Introduction
Consumption is a sustaining part of the human condition; like a living organism ingesting, digesting and excreting. Raw materials of social life are provided by the core activities of this organism: production, distribution and disposal (Dalgliesh, 2014). Consumption, known as an ideological act, conditions the social life through spaces as other mediators. The social and spatial networks of consumption let the development of contemporary cities, which commonly engage with favorable images and dreams of people. In that sense, the city of Tehran, as an eastern globe city, strikingly experiences the act of consumption and its consequential reflections onto the spatial organizations and social practices. Since the beginning of the 1920s, Tehran has been under the impacts of Modern capitalism and increasing consumption, which have been infused into everyday practices of its citizens. Many people are motivated to become consumers in fantasy as well as in reality; spatial productions and social practice have moved towards production of spaces that serve consumption as the dominant act of the contemporary society.
Tehran, with its nearly 500 years of history, was originally formed according to the spatial organization of Grand Bazaar. Transformation of Tehran, to its contemporary form, has started by the time of modernization of the country in the first Pahlavi period. ‘First Pahlavi’ (1920s- 1940s) Tehran was a city with monuments and public buildings representing the nation state and demonstrating power. Thus dynamism of the nation was political in that time.
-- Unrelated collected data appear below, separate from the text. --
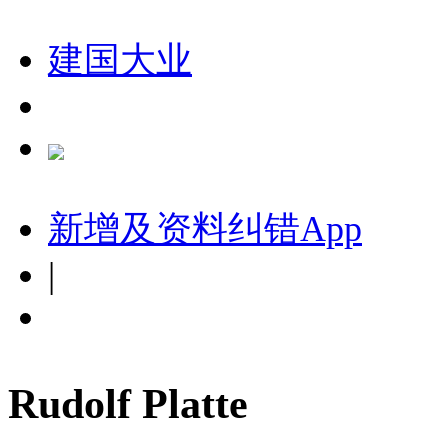
建国大业
新增及资料纠错
App
|
Rudolf Platte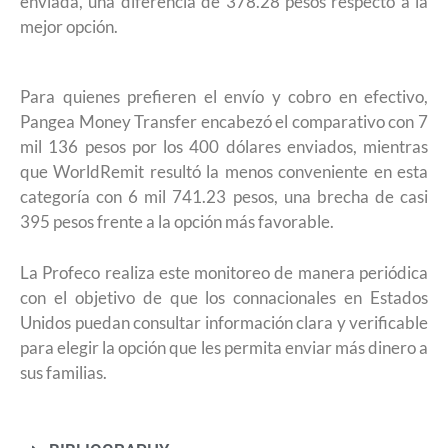
enviada, una diferencia de 378.28 pesos respecto a la
mejor opción.
Para quienes prefieren el envío y cobro en efectivo,
Pangea Money Transfer encabezó el comparativo con 7
mil 136 pesos por los 400 dólares enviados, mientras
que WorldRemit resultó la menos conveniente en esta
categoría con 6 mil 741.23 pesos, una brecha de casi
395 pesos frente a la opción más favorable.
La Profeco realiza este monitoreo de manera periódica
con el objetivo de que los connacionales en Estados
Unidos puedan consultar información clara y verificable
para elegir la opción que les permita enviar más dinero a
sus familias.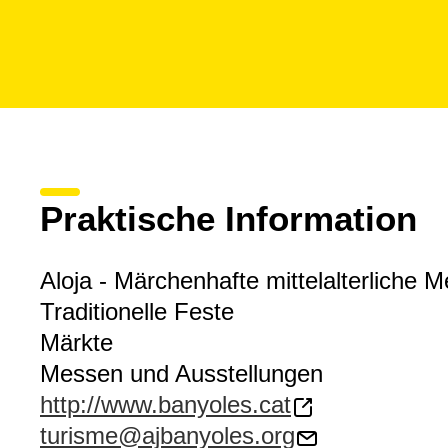
Praktische Information
Aloja - Märchenhafte mittelalterliche 
Traditionelle Feste
Märkte
Messen und Ausstellungen
http://www.banyoles.cat
turisme@ajbanyoles.org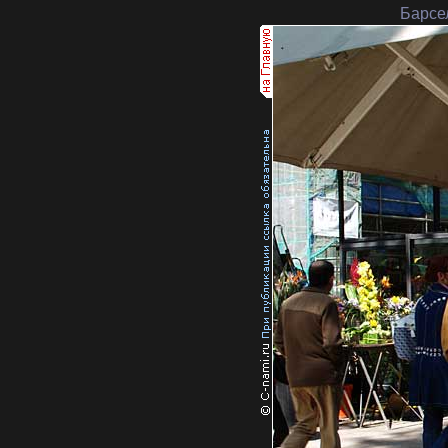
Барсе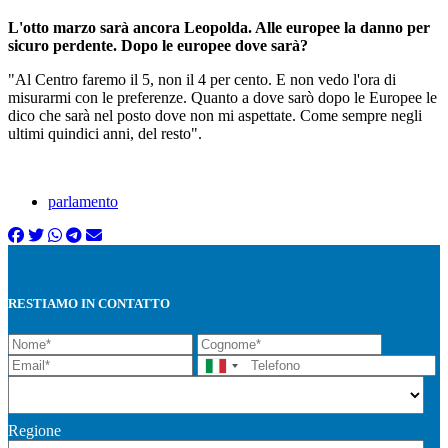
L'otto marzo sarà ancora Leopolda. Alle europee la danno per
sicuro perdente. Dopo le europee dove sarà?
"Al Centro faremo il 5, non il 4 per cento. E non vedo l'ora di
misurarmi con le preferenze. Quanto a dove sarò dopo le Europee le
dico che sarà nel posto dove non mi aspettate. Come sempre negli
ultimi quindici anni, del resto".
parlamento
RESTIAMO IN CONTATTO
Regione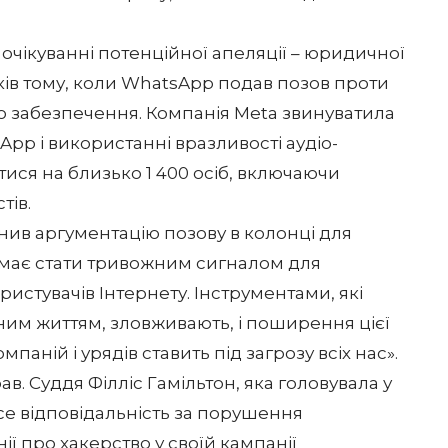
очікуванні потенційної апеляції – юридичної
ків тому, коли WhatsApp подав позов проти
 забезпечення. Компанія Meta звинуватила
App і використанні вразливості аудіо-
итися на близько 1 400 осіб, включаючи
тів.
снив аргументацію позову в колонці для
це має стати тривожним сигналом для
ористувачів Інтернету. Інструментами, які
им життям, зловживають, і поширення цієї
мпаній і урядів ставить під загрозу всіх нас».
рав
. Суддя Філліс Гамільтон, яка головувала у
се відповідальність за порушення
ії про хакерство у своїй кампанії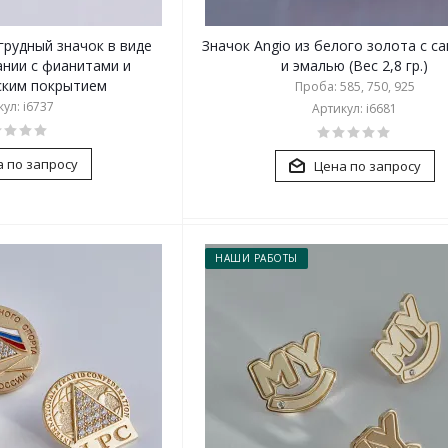
грудный значок в виде
Значок Angio из белого золота с с
ании с фианитами и
и эмалью (Вес 2,8 гр.)
ским покрытием
Проба: 585, 750, 925
ул: i6737
Артикул: i6681
 по запросу
Цена по запросу
НАШИ РАБОТЫ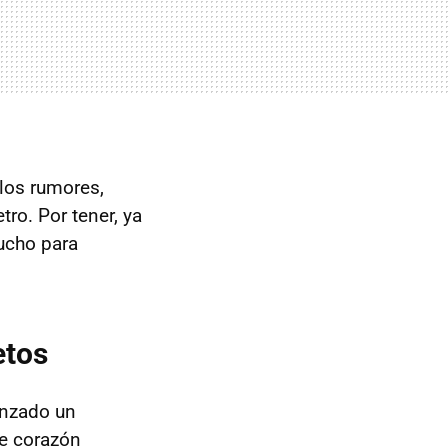
los rumores,
ro. Por tener, ya
ucho para
etos
anzado un
de corazón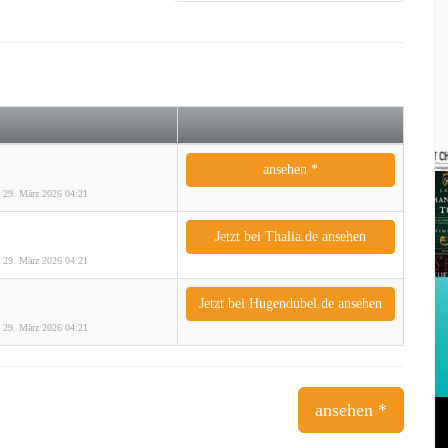
ansehen *
m: 29. März 2026 04:21
Jetzt bei Thalia.de ansehen
m: 29. März 2026 04:21
Jetzt bei Hugendubel.de ansehen
m: 29. März 2026 04:21
ansehen *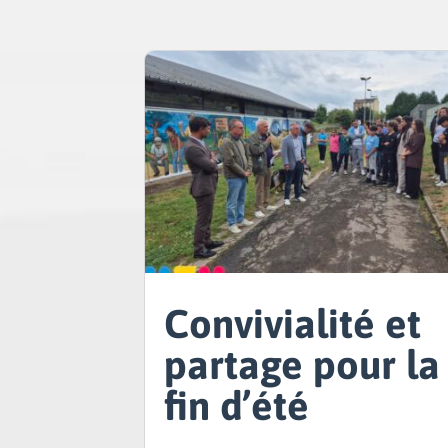
Convivialité et
partage pour la
fin d’été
Growing desire towards modern lifestyle in Tehran has led to transformations in the urban image and types of social activities; and these changes have been results of Iran entering a capitalist phase. Thus, dynamism of the society has changed by the domination of the act of consumption since the mid-twentieth century. The 21st century Tehran is dominated by buildings such as shopping malls, entertainment centers and public parks, which evidently show that the dynamism of the nation has changed to commercial. By the expansion of the city, Tehran has turned into a network of programmed leisure.
The process of modernization, development and population of the city has caused a dramatic transformation of Tehran during the recent 100 years. As Amirhamadi and Kianfar (1993) explained, as a third world city, Tehran’s dramatic transformation was characterized with two parallel tendencies:
A rapid complex socio-cultural and economic development;
An extensive and cumulative uneven distribution of profit among social classes and neighborhoods.
Thus, the rapid development and outgrowing contradictions in Tehran reflect the city’s transformation process in which a pre-capitalist setting during a period between 18th and early 20th centuries became a transitional capitalist city between 1920s and 1950s; and changed into a capitalist city during the 1950s (Figures 1&2).